Volvo confirms Jeremy Lin endorsement deal

American basketball star Jeremy Lin has officially signed a deal with Swedish car manufacturer Volvo, with the company hoping he will boost interest in their products among Chinese car buyers.

Volvo confirms Jeremy Lin endorsement deal

Lin, whose parents are of Taiwanese origin, signed the deal agreeing to be the face of Volvo for two years.

“You may not immediately see the connection between me and Volvo. But both of us are striving to be better and smarter at what we do, and to do it our own way,” Lin, 23, said in a statement, according to the Wall Street Journal.

Lin, who is the only National Basketball Association (NBA) player with a Harvard University degree, is one of only a handful of Asian Americans to ever play in the league.

He had sat on the bench of the New York Knicks in relative obscurity, until a series of team injuries forced him into the spotlight, under which he shone – leading the struggling team to five consecutive wins in what media dubbed a “Lin-derella story”.

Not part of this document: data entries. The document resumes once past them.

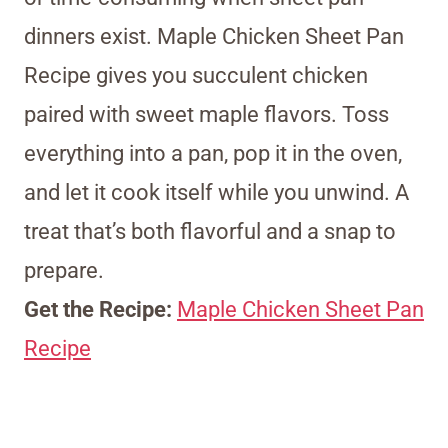
dinners exist. Maple Chicken Sheet Pan
Recipe gives you succulent chicken
paired with sweet maple flavors. Toss
everything into a pan, pop it in the oven,
and let it cook itself while you unwind. A
treat that’s both flavorful and a snap to
prepare.
Get the Recipe:
Maple Chicken Sheet Pan
Recipe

The Swedish car manufacturer, owned by China’s Zhejiang Geely, has noticed the potential market value of Lin to Chinese customers, after the so-called “Linsanity” has swept American fans off their feet and created a resurgence in the Knicks’ fanbase.

Freeman Shen, senior vice president of Volvo Car Corp. and chairman of Volvo’s China operations is looking forward to the collaboration.

“For our region, Jeremy Lin is the pride of the whole Chinese population, and we are excited to work with him,” Shen told the paper.

The endorsement, which is arranged to be for two years, will be focused in the United States, China, and the Chinese speaking market.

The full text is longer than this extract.